After installing Docker you can run the container using a command similar to the following. The --env CUDA_VISIBLE_DEVICES=0 and --gpus all options allow you to take advantage of GPU accelerated training if your hardware supports it. Substitute "$DATA_DIR" for your training data directory and create a text file "$ENV_FILE" with any config options you wish to override.

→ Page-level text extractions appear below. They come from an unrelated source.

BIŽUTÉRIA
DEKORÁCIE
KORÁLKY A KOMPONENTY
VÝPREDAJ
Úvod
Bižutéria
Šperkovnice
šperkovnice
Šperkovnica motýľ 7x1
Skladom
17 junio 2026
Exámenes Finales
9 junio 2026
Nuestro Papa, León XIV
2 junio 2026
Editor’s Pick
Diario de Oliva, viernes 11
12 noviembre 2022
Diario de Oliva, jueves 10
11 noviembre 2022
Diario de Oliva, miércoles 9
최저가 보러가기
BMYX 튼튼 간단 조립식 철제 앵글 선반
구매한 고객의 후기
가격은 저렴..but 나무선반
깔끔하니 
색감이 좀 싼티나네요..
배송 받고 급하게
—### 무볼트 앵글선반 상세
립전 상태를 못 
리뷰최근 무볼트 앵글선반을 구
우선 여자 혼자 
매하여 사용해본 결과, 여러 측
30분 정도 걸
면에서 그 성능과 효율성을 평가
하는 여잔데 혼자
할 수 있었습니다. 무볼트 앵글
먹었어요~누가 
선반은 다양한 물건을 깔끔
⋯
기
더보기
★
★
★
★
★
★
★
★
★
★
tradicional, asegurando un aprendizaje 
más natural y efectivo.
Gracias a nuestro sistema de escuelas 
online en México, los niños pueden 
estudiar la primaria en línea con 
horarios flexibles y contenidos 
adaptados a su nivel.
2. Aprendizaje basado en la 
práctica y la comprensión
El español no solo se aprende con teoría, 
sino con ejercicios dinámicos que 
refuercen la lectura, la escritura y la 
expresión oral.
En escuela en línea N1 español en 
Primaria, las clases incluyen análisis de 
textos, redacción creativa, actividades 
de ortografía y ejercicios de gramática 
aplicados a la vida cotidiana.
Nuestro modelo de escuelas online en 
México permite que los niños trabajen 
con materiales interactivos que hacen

The default structure under the data directory is as follows:

data
├── train
│   ├── class1
│   │   ├── image1.jpg
│   │   ├── image2.jpg
│   │   └── ...
│   ├── class2
│   │   ├── image1.jpg
│   │   ├── image2.jpg
│   │   └── ...
│   └── ...
└── test
    ├── class1
    │   ├── image1.jpg
    │   ├── image2.jpg
    │   └── ...
    ├── class2
    │   ├── image1.jpg
    │   ├── image2.jpg
    │   └── ...
    └── ...

The train data directory must contain at least one subdirectory with images for each class. The test data directory should be structured the same way and contain images for testing the model after training.

docker pull zaandahl/mewc-train:v1.0
docker run --env CUDA_VISIBLE_DEVICES=0 --gpus all \ 
    --env-file "$ENV_FILE" \
    --interactive --tty --rm \
    --volume "$DATA_DIR":/data \
    zaandahl/mewc-train

Model Outputs and Integration with mewc-predict

Upon successful completion of training with mewc-train, two primary outputs will be generated:

  1. Trained Model (mewc_model.h5): This is the serialized version of your trained neural network and contains all the learned weights and biases. This file is crucial for making predictions on new, unseen data.

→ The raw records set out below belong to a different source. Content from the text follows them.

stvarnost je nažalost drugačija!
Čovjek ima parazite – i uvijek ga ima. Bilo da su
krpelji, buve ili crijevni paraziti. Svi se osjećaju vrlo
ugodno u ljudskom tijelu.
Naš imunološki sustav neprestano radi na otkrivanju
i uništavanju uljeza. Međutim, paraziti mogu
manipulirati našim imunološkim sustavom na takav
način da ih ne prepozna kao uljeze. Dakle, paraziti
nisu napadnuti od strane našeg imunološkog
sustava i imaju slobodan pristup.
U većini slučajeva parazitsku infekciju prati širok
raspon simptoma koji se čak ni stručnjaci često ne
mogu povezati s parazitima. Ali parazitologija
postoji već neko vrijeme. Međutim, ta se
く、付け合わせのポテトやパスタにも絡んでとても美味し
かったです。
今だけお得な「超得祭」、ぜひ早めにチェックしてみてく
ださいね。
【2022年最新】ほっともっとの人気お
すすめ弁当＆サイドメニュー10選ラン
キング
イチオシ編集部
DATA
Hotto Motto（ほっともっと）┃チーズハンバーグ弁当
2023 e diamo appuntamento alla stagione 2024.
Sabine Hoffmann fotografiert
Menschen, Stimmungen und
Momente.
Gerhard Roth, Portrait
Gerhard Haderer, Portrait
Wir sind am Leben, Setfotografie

  2. Class List (class_list.yaml): A YAML file that provides a mapping between class names and class IDs. This is especially vital to ensure that predictions made by the model are correctly associated with their respective class names.

  3. Confusion Matrix (confusion_matrix.png): A confusion matrix is a table used in machine learning to evaluate the performance of a classification model. The confusion matrix helps in understanding how well the model is classifying instances into different classes. By examining the confusion matrix, you can identify which classes are being misclassified and understand the patterns of errors. This file is not required for making predictions.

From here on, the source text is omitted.